◆ TASK GOAL: Please return all lines of the data below containing the string "that".

[[ DATA TO USE, beginning ]]

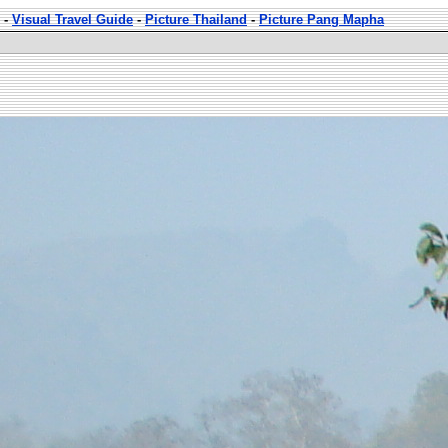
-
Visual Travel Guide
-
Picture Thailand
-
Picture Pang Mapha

[[ DATA TO USE, end ]]
[[ DATA TO USE, beginning ]]

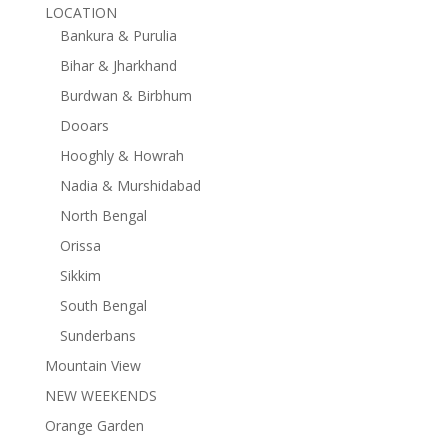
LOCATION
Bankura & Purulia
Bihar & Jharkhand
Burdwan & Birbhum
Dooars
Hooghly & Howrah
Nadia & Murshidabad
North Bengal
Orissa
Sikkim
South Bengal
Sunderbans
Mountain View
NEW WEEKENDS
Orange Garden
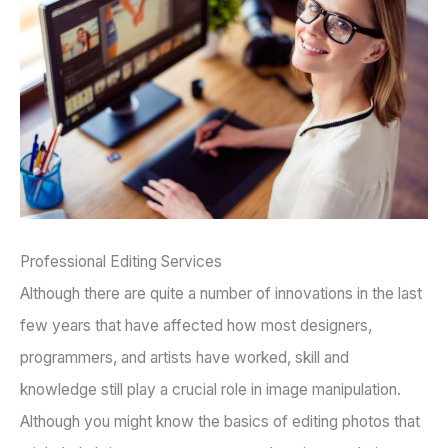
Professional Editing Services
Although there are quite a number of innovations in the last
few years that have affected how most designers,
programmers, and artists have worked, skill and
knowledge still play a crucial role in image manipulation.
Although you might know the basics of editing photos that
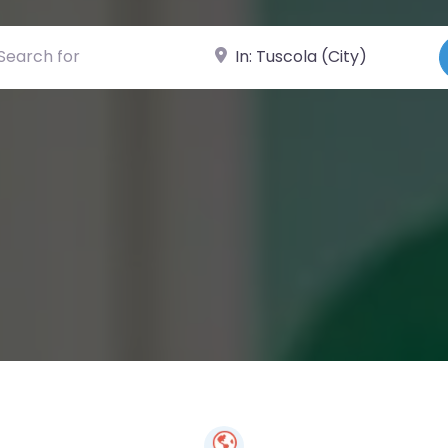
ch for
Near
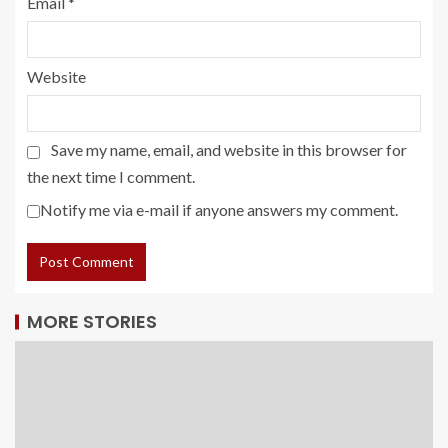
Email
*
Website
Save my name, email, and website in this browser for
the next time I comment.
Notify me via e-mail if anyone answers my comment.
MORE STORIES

[[ DATA TO USE, end ]]

◆ COMPLETED EXERCISE:
few years that have affected how most designers,
Although you might know the basics of editing photos that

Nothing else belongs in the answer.